Schweizer Frauen dominieren das Profi-Feld
Beim Ironman Switzerland in Thun setzten sich die Schweizer Frauen an die Spitze: Julie Derron gewann das Profi-Rennen in 8:42:40 Stunden. Imogen Simmonds folgte auf dem zweiten Platz in 8:56:27 Stunden und sicherte damit auch den zweiten ausgeschriebenen Kona-Slot für die Ironman-Weltmeisterschaft auf Hawaii. Auf den Plätzen drei und vier klassierten sich mit Loanne Duvoisin und Leana Bissig zwei weitere Schweizerinnen.
Ergebnisse, Wetter und Finisher-Statistik
Das Rennen am Thunersee wurde bei warmen Bedingungen ausgetragen: rund 30 °C, bewölkt, Wind aus NNW mit 18 km/h. Von 2’109 gestarteten Athletinnen und Athleten erreichten 1’909 das Ziel, das entspricht einer Finisher-Quote von 90,4 Prozent. Die durchschnittliche Zielzeit betrug 12:27:05 Stunden.

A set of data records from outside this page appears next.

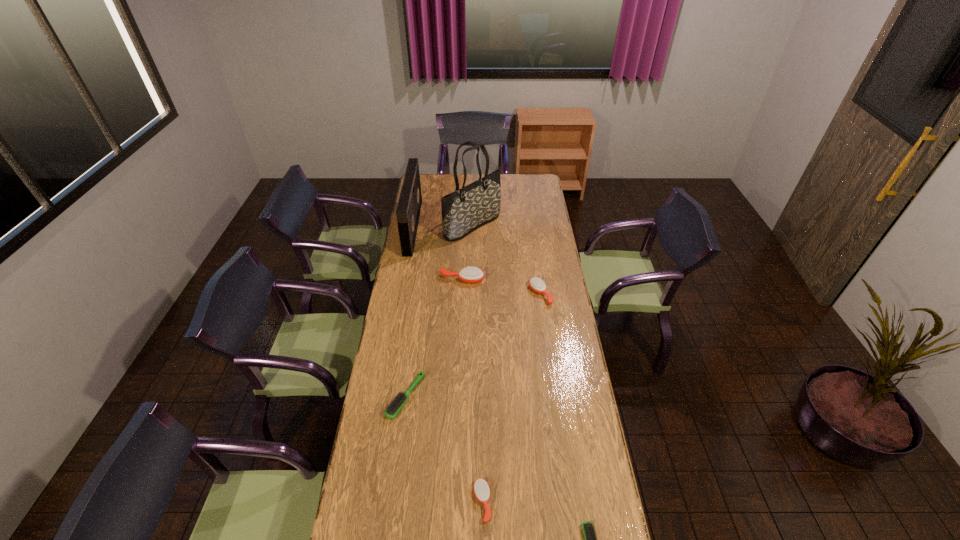 Find the location of `the tallest object`. the tallest object is located at coordinates (464, 210).

The image size is (960, 540). I want to click on tote bag, so click(x=464, y=210).

What are the coordinates of `the sixth shortest object` in the screenshot? It's located at (408, 209).

Where is `videotape`? Image resolution: width=960 pixels, height=540 pixels. videotape is located at coordinates (408, 209).

Where is `the fifth shortest object`? The height and width of the screenshot is (540, 960). the fifth shortest object is located at coordinates (471, 274).

Where is `the biggest orange hairbrush`? the biggest orange hairbrush is located at coordinates (471, 274).

Locate an element on the screen. the fourth tallest object is located at coordinates (536, 284).

The image size is (960, 540). Identify the location of the second smallest orange hairbrush. (536, 284).

You are a GUI agent. You are given a task and a screenshot of the screen. Output one action in this format:
    pyautogui.click(x=<x>, y=<y>)
    Task: Click on the leftmost hairbrush
    This screenshot has height=540, width=960.
    Given the screenshot: What is the action you would take?
    pyautogui.click(x=398, y=401)

I want to click on the farther light hairbrush, so click(398, 401). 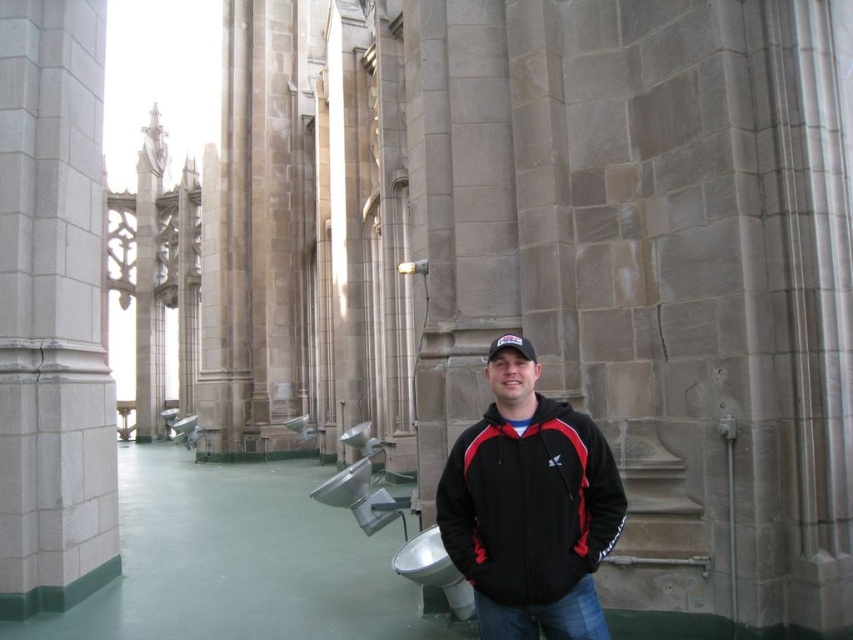 Which of these two, gray stone pillar at left or black fleece jacket at center, stands taller?

gray stone pillar at left

Which is in front, point (1, 141) or point (556, 602)?

Point (556, 602)

Is point (7, 134) positioned before point (595, 618)?

No, it is behind (595, 618).

Where is `gray stone pillar at left`? The height and width of the screenshot is (640, 853). gray stone pillar at left is located at coordinates (53, 310). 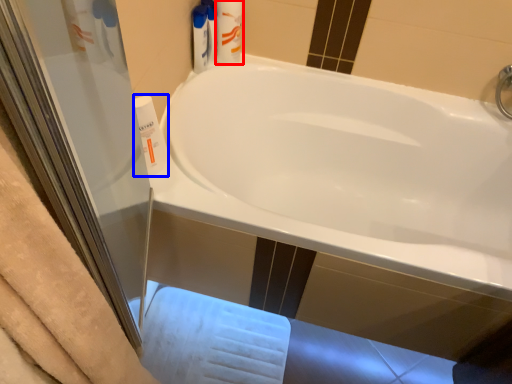 Question: Among these objects, which one is farthest to the camera, toiletry (highlighted by a red box) or cleaning product (highlighted by a blue box)?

- Distanz: 3,8 km Swim · 180 km Bike · 42,195 km Run
- Starter: 2’132 (Angabe in Ergebnisübersicht)
- Finisher: 1’928 (Ergebnisübersicht)
Deutsche Erfolge in den Altersklassen
Profi-Männer waren am Thunersee nicht am Start. In den Altersklassen feierten jedoch deutsche Athleten Erfolge: Niklas Hempfling gewann die Altersklasse M30-34 in 8:43:08 Stunden. Peter Hobmair siegte in der Altersklasse M55-59 in 10:12:16 Stunden. Insgesamt errangen Schweizer Athletinnen und Athleten neun Altersklassensiege.
Sportlicher Kontext und Bedeutung für Thun
Der Ironman, der vor einigen Jahren von Zürich nach Thun verlegt wurde, gilt wegen der alpinen Kulisse und der anspruchsvollen Radstrecke als einer der landschaftlich reizvollsten Langdistanztriathlons. Die Veranstaltung bringt zahlreiche Teilnehmende und Zuschauerinnen in die Region, mit entsprechendem Verkehrs- und Servicebedarf für die Stadt sowie wirtschaftlichen Effekten für lokale Gastgeber.
Tagesresultate – Auszug der Topplätze (Frauen, Profis)
| Platz | Name | Land | Gesamtzeit |
|---|---|---|---|
| 1 | Julie Derron | SUI | 8:42:40 |
| 2 | Imogen Simmonds | SUI | 8:56:27 |
| 3 | Loanne Duvoisin | SUI | 9:03:32 |
| 4 | Leana Bissig | SUI | 9:06:17 |
Weitere Top-Ten-Platzierungen zeigten auch Athletinnen aus Deutschland und Tschechien: Merle Brunnée belegte Rang fünf, Barbora Besperat Rang sechs. Die Dahinterliegenden sicherten sich teils bereits frühere Qualifikationen für Hawaii (beispielsweise Jana Uderstadt).
Für die Bevölkerung von Thun bleibt die Veranstaltung nicht nur sportlich relevant: Angesichts hoher Temperaturen und eines grossen Teilnehmerfeldes stehen medizinische Dienste, Verkehrsführung und lokale Anbieter im Fokus. Die Resultate dokumentieren zudem die starke Stellung der Schweizer Frauen im Langdistanztriathlon.